Ocultar lo que nos pasa.

Te muestras feliz pero vos solo sabes lo que pasa dentro tuyo.
Con tan solo pensar en que esa persona ahora no está, se nos cae el mundo abajo rompiéndose en miles de pedazos. Esa sensación de vacío es lo que se apodera de nosotros.
Queremos retroceder el tiempo pero es imposible, ya está. Las cosas pasan por algo, por algo el destino quiso que fuese así, de la peor manera.
Al perderla nos damos cuenta de que es mejor retirarse y no seguir insistiendo, si existe un cariño mutuo entre ambas personas volverá todo a ser como al principio o no? Esa típica frase ''Si me quiere me buscará '', pero existe un problema ¿qué pasa si ambas piensan lo mismo?
Y ahí es cuando te das cuenta que existe un orgullo entre ambas, que ninguna iría a pedir disculpas o por lo menos demostrar que si realmente le importó aquella relación. Que ninguna iría a buscar a la otra por miedo de rechazo. La cobardía, otro nuevo sentimiento se apoderó de nosotros.
Pensamos la manera de como poder remediar las cosas pero lo que pasó, pasó. Todos sabemos que algo tan lindo y hermoso iba a terminar; en pocas palabras dicen que nada es para siempre. Todo acaba, pero son las acciones lo que lo concretan. Seguramente, las dos personas cometieron errores pero no hay nada que no se perdone en la vida, hasta el delito más grande se perdona. La gente comete errores porque la vida no vino con instrucciones, todos nos equivocamos alguna vez en la vida.

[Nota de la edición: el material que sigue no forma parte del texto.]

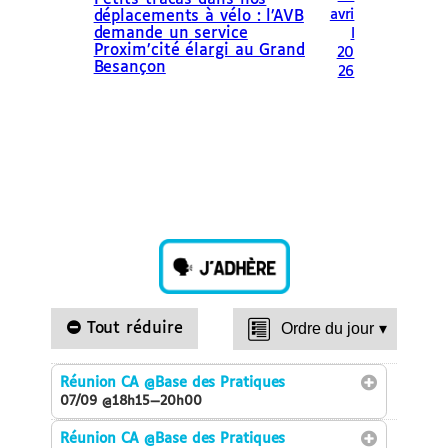
avri
déplacements à vélo : l’AVB
demande un service
l
Proxim’cité élargi au Grand
20
Besançon
26
Tout réduire
Ordre du jour
▾
Réunion CA
@Base des Pratiques
07/09 @18h15—20h00
Réunion CA
@Base des Pratiques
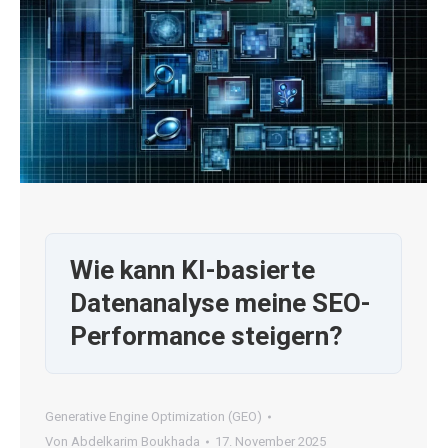
Wie kann KI-basierte
Datenanalyse meine SEO-
Performance steigern?
Generative Engine Optimization (GEO)
Von
Abdelkarim Boukhada
17. November 2025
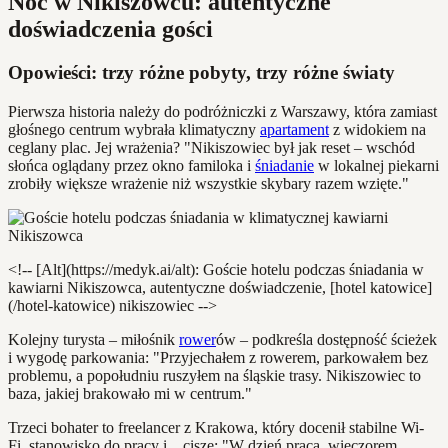
Noc w Nikiszowcu: autentyczne
doświadczenia gości
Opowieści: trzy różne pobyty, trzy różne światy
Pierwsza historia należy do podróżniczki z Warszawy, która zamiast
głośnego centrum wybrała klimatyczny
apartament
z widokiem na
ceglany plac. Jej wrażenia? "Nikiszowiec był jak reset – wschód
słońca oglądany przez okno familoka i
śniadanie
w lokalnej piekarni
zrobiły większe wrażenie niż wszystkie skybary razem wzięte."
<!-- [Alt](https://medyk.ai/alt): Goście hotelu podczas śniadania w
kawiarni Nikiszowca, autentyczne doświadczenie, [hotel katowice]
(/hotel-katowice) nikiszowiec -->
Kolejny turysta – miłośnik
rower
ów – podkreśla dostępność ścieżek
i wygodę parkowania: "Przyjechałem z rowerem, parkowałem bez
problemu, a popołudniu ruszyłem na śląskie trasy. Nikiszowiec to
baza, jakiej brakowało mi w centrum."
Trzeci bohater to freelancer z Krakowa, który docenił stabilne Wi-
Fi, stanowisko do pracy i... ciszę: "W dzień praca, wieczorem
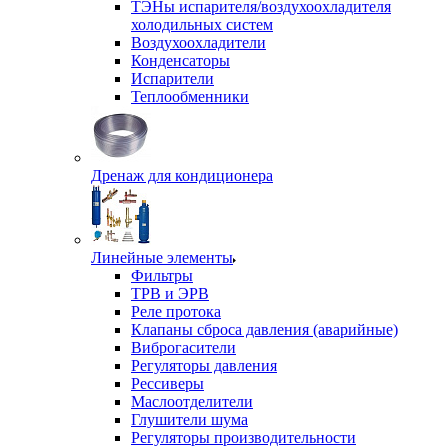
ТЭНы испарителя/воздухоохладителя
холодильных систем
Воздухоохладители
Конденсаторы
Испарители
Теплообменники
Дренаж для кондиционера
Линейные элементы
Фильтры
ТРВ и ЭРВ
Реле протока
Клапаны сброса давления (аварийные)
Виброгасители
Регуляторы давления
Рессиверы
Маслоотделители
Глушители шума
Регуляторы производительности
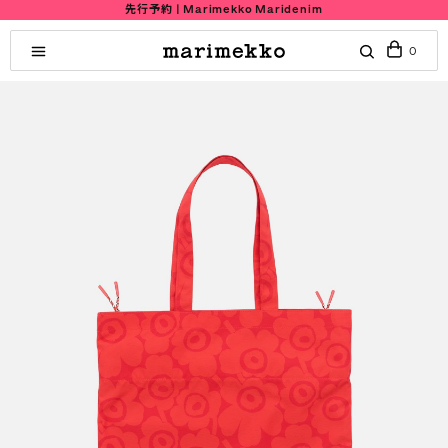
先行予約 | Marimekko Maridenim
0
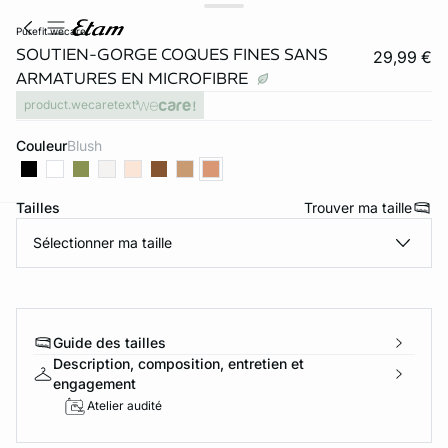
purefit wecare
SOUTIEN-GORGE COQUES FINES SANS
29,99 €
ARMATURES EN MICROFIBRE
product.wecaretext
Couleur
blush
Tailles
Trouver ma taille
ard
question
Sélectionner ma taille
Guide des tailles
Description, composition, entretien et
engagement
Atelier audité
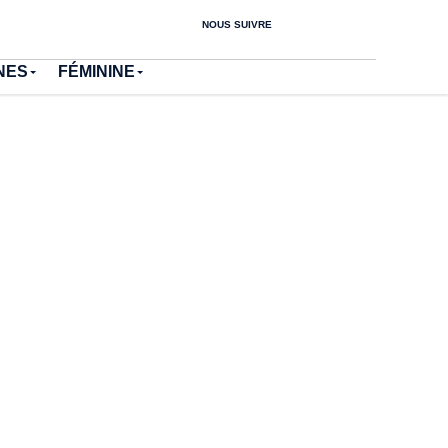
NOUS SUIVRE
NES
FÉMININE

Te pones a recordar todo lo que vivieron con esa persona y empezas a extrañar todo eso. Risas, llantos, salidas... muchas cosas que crees que no vas a vivir con nadie más pero realmente estás equivocado. La vida tiene muchos capítulos, que uno sea malo no significa el final de la historia.
Todo esto es lo que pasa días tras día dentro de uno ¿no es cierto? Parece mentira que todo esto, ronde por la cabeza de uno pero es lo que ocurre después de amar tanto a alguien y perderlo. Todos pretendemos mostrar una sonrisa, escondiendo ese dolor inmenso que recorre nuestro interior, que nos da un nudo en la garganta y nos pone los ojos llorosos.
Así es la vida, no puedes aferrarte a algo que no se quiere quedar. Si sos valiente para decir "adiós" la vida te compensará con un nuevo "hola".
Con este pensamiento, tratas de olvidarte de lo pensado y sonríes nuevamente así como si nada demostrando que la vida te da golpes y que por más que existan miles de razones para llorar y terminar con todo, encuentras millones más para sonreír; nunca es tarde para empezar de cero y estar mejor. Si el destino quiere que todo vuelva a ser como antes, se verán nuevamente.
Solamente el tiempo decidirá.
(dedicado a esa personita que por una cosa u otra el destino quiso que nos separemos, al menos por un tiempo.)